To do >> Copy each line below as it stands, but skip any picture it contains.

[Collection entries]
──────

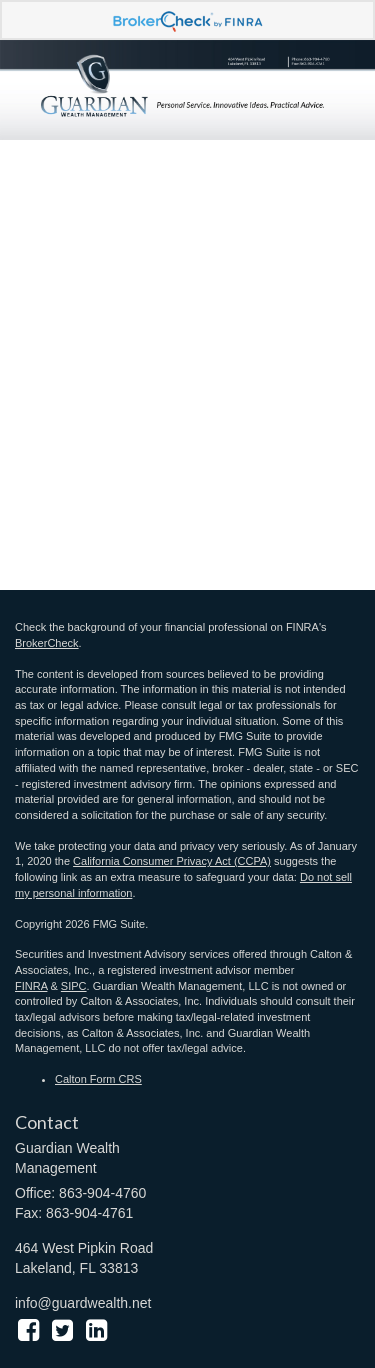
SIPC (74, 986)
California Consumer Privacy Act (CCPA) (172, 861)
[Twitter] (62, 1330)
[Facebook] (28, 1330)
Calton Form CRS (98, 1079)
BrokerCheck (47, 643)
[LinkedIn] (96, 1330)
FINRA (31, 986)
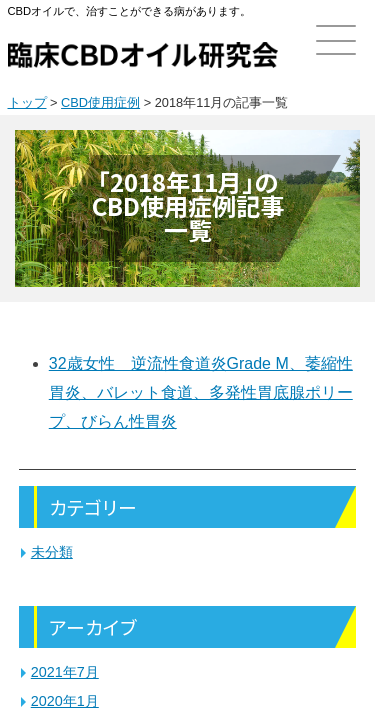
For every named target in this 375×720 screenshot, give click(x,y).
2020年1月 (65, 701)
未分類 (52, 552)
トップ (27, 102)
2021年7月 (65, 672)
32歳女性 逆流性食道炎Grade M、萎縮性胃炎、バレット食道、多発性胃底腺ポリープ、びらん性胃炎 (201, 392)
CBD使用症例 (100, 102)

──────

Task result >>
SIPC (74, 986)
California Consumer Privacy Act (CCPA) (172, 861)
[Twitter] (62, 1330)
[Facebook] (28, 1330)
Calton Form CRS (98, 1079)
BrokerCheck (47, 643)
[LinkedIn] (96, 1330)
FINRA (31, 986)
For every named target in this 375×720 screenshot, give click(x,y).
2020年1月 (65, 701)
未分類 (52, 552)
トップ (27, 102)
2021年7月 (65, 672)
32歳女性 逆流性食道炎Grade M、萎縮性胃炎、バレット食道、多発性胃底腺ポリープ、びらん性胃炎 (201, 392)
CBD使用症例 (100, 102)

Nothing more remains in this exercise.